Reproduce the data that follows character for character, but omit its pictures.

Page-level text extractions
• • • • • • •

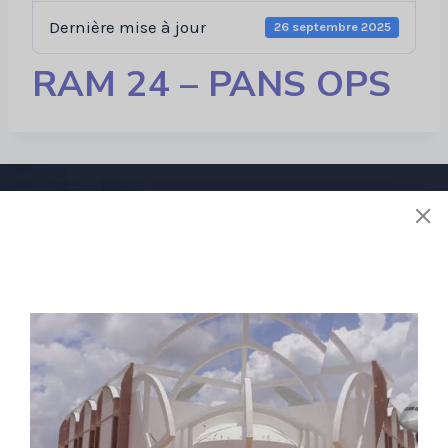
Dernière mise à jour
26 septembre 2025
RAM 24 – PANS OPS
Liens utiles
À propos de nous
Stratégie
Activités
Réglementions
E-services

• • • • • • •

§ **RESPONSE**:
Dernière mise à jour
26 septembre 2025
RAM 24 – PANS OPS
Liens utiles
À propos de nous
Stratégie
Activités
Réglementions
E-services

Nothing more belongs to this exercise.